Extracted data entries
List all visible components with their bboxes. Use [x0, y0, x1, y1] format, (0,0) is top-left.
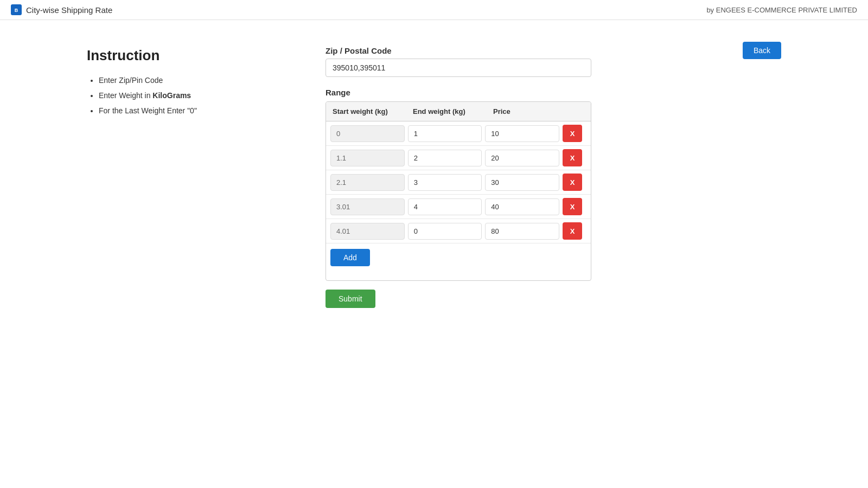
- start-weight-input-2: [330, 150, 405, 166]
- cell-price-4: [485, 198, 559, 215]
- cell-start-4: [330, 198, 405, 215]
- cell-end-3: [408, 174, 482, 191]
- instruction-text-1: Enter Zip/Pin Code: [99, 76, 163, 85]
- cell-start-2: [330, 150, 405, 166]
- col-action: [567, 102, 591, 121]
- main-content: Instruction Enter Zip/Pin Code Enter Wei…: [54, 20, 814, 330]
- header-left: B City-wise Shipping Rate: [11, 4, 112, 15]
- svg-text:B: B: [15, 8, 18, 13]
- price-input-3[interactable]: [485, 174, 559, 191]
- delete-button-1[interactable]: X: [563, 125, 582, 142]
- range-table: Start weight (kg) End weight (kg) Price …: [326, 101, 591, 281]
- cell-delete-5: X: [563, 222, 586, 240]
- cell-price-2: [485, 150, 559, 166]
- end-weight-input-4[interactable]: [408, 198, 482, 215]
- cell-delete-4: X: [563, 198, 586, 215]
- app-header: B City-wise Shipping Rate by ENGEES E-CO…: [0, 0, 868, 20]
- app-logo-icon: B: [11, 4, 22, 15]
- add-row-container: Add: [326, 243, 591, 280]
- delete-button-5[interactable]: X: [563, 222, 582, 240]
- start-weight-input-1: [330, 125, 405, 142]
- brand-text: by ENGEES E-COMMERCE PRIVATE LIMITED: [706, 6, 857, 14]
- table-row: X: [326, 195, 591, 219]
- table-row: X: [326, 146, 591, 170]
- instruction-item-1: Enter Zip/Pin Code: [99, 73, 304, 88]
- col-start-weight: Start weight (kg): [326, 102, 406, 121]
- cell-price-5: [485, 223, 559, 240]
- instruction-item-2: Enter Weight in KiloGrams: [99, 88, 304, 103]
- cell-start-3: [330, 174, 405, 191]
- right-panel: Back Zip / Postal Code Range Start weigh…: [326, 42, 781, 308]
- left-panel: Instruction Enter Zip/Pin Code Enter Wei…: [87, 42, 304, 308]
- delete-button-3[interactable]: X: [563, 174, 582, 191]
- start-weight-input-5: [330, 223, 405, 240]
- price-input-1[interactable]: [485, 125, 559, 142]
- delete-button-4[interactable]: X: [563, 198, 582, 215]
- cell-delete-2: X: [563, 149, 586, 166]
- submit-button[interactable]: Submit: [326, 290, 375, 308]
- cell-start-1: [330, 125, 405, 142]
- price-input-2[interactable]: [485, 150, 559, 166]
- instruction-heading: Instruction: [87, 47, 304, 64]
- cell-delete-1: X: [563, 125, 586, 142]
- price-input-5[interactable]: [485, 223, 559, 240]
- table-header: Start weight (kg) End weight (kg) Price: [326, 102, 591, 121]
- cell-end-4: [408, 198, 482, 215]
- cell-start-5: [330, 223, 405, 240]
- delete-button-2[interactable]: X: [563, 149, 582, 166]
- end-weight-input-1[interactable]: [408, 125, 482, 142]
- price-input-4[interactable]: [485, 198, 559, 215]
- col-end-weight: End weight (kg): [406, 102, 487, 121]
- zip-input[interactable]: [326, 59, 591, 77]
- cell-delete-3: X: [563, 174, 586, 191]
- kilogram-bold: KiloGrams: [152, 91, 191, 100]
- col-price: Price: [487, 102, 567, 121]
- table-row: X: [326, 170, 591, 195]
- end-weight-input-3[interactable]: [408, 174, 482, 191]
- table-row: X: [326, 121, 591, 146]
- app-title: City-wise Shipping Rate: [26, 5, 112, 15]
- end-weight-input-2[interactable]: [408, 150, 482, 166]
- instruction-item-3: For the Last Weight Enter "0": [99, 103, 304, 118]
- start-weight-input-3: [330, 174, 405, 191]
- back-button[interactable]: Back: [743, 42, 781, 59]
- table-row: X: [326, 219, 591, 243]
- cell-end-2: [408, 150, 482, 166]
- start-weight-input-4: [330, 198, 405, 215]
- cell-price-1: [485, 125, 559, 142]
- instruction-text-3: For the Last Weight Enter "0": [99, 106, 197, 115]
- zip-label: Zip / Postal Code: [326, 46, 781, 55]
- end-weight-input-5[interactable]: [408, 223, 482, 240]
- instruction-list: Enter Zip/Pin Code Enter Weight in KiloG…: [87, 73, 304, 118]
- cell-price-3: [485, 174, 559, 191]
- instruction-text-2: Enter Weight in KiloGrams: [99, 91, 191, 100]
- add-button[interactable]: Add: [330, 249, 370, 266]
- cell-end-1: [408, 125, 482, 142]
- range-label: Range: [326, 88, 781, 97]
- cell-end-5: [408, 223, 482, 240]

## Work instruction
Give the data above again, exactly, with every picture removed.

## Response to this exercise
List all visible components with their bboxes. Use [x0, y0, x1, y1] format, (0,0) is top-left.
- start-weight-input-2: [330, 150, 405, 166]
- cell-price-4: [485, 198, 559, 215]
- cell-start-4: [330, 198, 405, 215]
- cell-end-3: [408, 174, 482, 191]
- instruction-text-1: Enter Zip/Pin Code: [99, 76, 163, 85]
- cell-start-2: [330, 150, 405, 166]
- col-action: [567, 102, 591, 121]
- main-content: Instruction Enter Zip/Pin Code Enter Wei…: [54, 20, 814, 330]
- header-left: B City-wise Shipping Rate: [11, 4, 112, 15]
- svg-text:B: B: [15, 8, 18, 13]
- price-input-3[interactable]: [485, 174, 559, 191]
- delete-button-1[interactable]: X: [563, 125, 582, 142]
- range-table: Start weight (kg) End weight (kg) Price …: [326, 101, 591, 281]
- cell-delete-5: X: [563, 222, 586, 240]
- cell-price-2: [485, 150, 559, 166]
- end-weight-input-4[interactable]: [408, 198, 482, 215]
- cell-delete-4: X: [563, 198, 586, 215]
- app-header: B City-wise Shipping Rate by ENGEES E-CO…: [0, 0, 868, 20]
- app-logo-icon: B: [11, 4, 22, 15]
- add-row-container: Add: [326, 243, 591, 280]
- delete-button-5[interactable]: X: [563, 222, 582, 240]
- start-weight-input-1: [330, 125, 405, 142]
- brand-text: by ENGEES E-COMMERCE PRIVATE LIMITED: [706, 6, 857, 14]
- table-row: X: [326, 195, 591, 219]
- table-row: X: [326, 146, 591, 170]
- instruction-item-1: Enter Zip/Pin Code: [99, 73, 304, 88]
- col-start-weight: Start weight (kg): [326, 102, 406, 121]
- cell-price-5: [485, 223, 559, 240]
- instruction-item-2: Enter Weight in KiloGrams: [99, 88, 304, 103]
- cell-start-3: [330, 174, 405, 191]
- right-panel: Back Zip / Postal Code Range Start weigh…: [326, 42, 781, 308]
- left-panel: Instruction Enter Zip/Pin Code Enter Wei…: [87, 42, 304, 308]
- delete-button-3[interactable]: X: [563, 174, 582, 191]
- start-weight-input-5: [330, 223, 405, 240]
- price-input-1[interactable]: [485, 125, 559, 142]
- delete-button-4[interactable]: X: [563, 198, 582, 215]
- cell-delete-2: X: [563, 149, 586, 166]
- submit-button[interactable]: Submit: [326, 290, 375, 308]
- cell-start-1: [330, 125, 405, 142]
- price-input-2[interactable]: [485, 150, 559, 166]
- instruction-heading: Instruction: [87, 47, 304, 64]
- cell-delete-1: X: [563, 125, 586, 142]
- price-input-5[interactable]: [485, 223, 559, 240]
- table-header: Start weight (kg) End weight (kg) Price: [326, 102, 591, 121]
- cell-end-4: [408, 198, 482, 215]
- cell-start-5: [330, 223, 405, 240]
- delete-button-2[interactable]: X: [563, 149, 582, 166]
- end-weight-input-1[interactable]: [408, 125, 482, 142]
- price-input-4[interactable]: [485, 198, 559, 215]
- col-end-weight: End weight (kg): [406, 102, 487, 121]
- zip-input[interactable]: [326, 59, 591, 77]
- cell-delete-3: X: [563, 174, 586, 191]
- kilogram-bold: KiloGrams: [152, 91, 191, 100]
- col-price: Price: [487, 102, 567, 121]
- table-row: X: [326, 170, 591, 195]
- end-weight-input-3[interactable]: [408, 174, 482, 191]
- table-row: X: [326, 121, 591, 146]
- app-title: City-wise Shipping Rate: [26, 5, 112, 15]
- end-weight-input-2[interactable]: [408, 150, 482, 166]
- instruction-item-3: For the Last Weight Enter "0": [99, 103, 304, 118]
- start-weight-input-3: [330, 174, 405, 191]
- back-button[interactable]: Back: [743, 42, 781, 59]
- table-row: X: [326, 219, 591, 243]
- cell-end-2: [408, 150, 482, 166]
- start-weight-input-4: [330, 198, 405, 215]
- cell-price-1: [485, 125, 559, 142]
- instruction-text-3: For the Last Weight Enter "0": [99, 106, 197, 115]
- zip-label: Zip / Postal Code: [326, 46, 781, 55]
- end-weight-input-5[interactable]: [408, 223, 482, 240]
- instruction-list: Enter Zip/Pin Code Enter Weight in KiloG…: [87, 73, 304, 118]
- cell-price-3: [485, 174, 559, 191]
- instruction-text-2: Enter Weight in KiloGrams: [99, 91, 191, 100]
- add-button[interactable]: Add: [330, 249, 370, 266]
- cell-end-1: [408, 125, 482, 142]
- range-label: Range: [326, 88, 781, 97]
- cell-end-5: [408, 223, 482, 240]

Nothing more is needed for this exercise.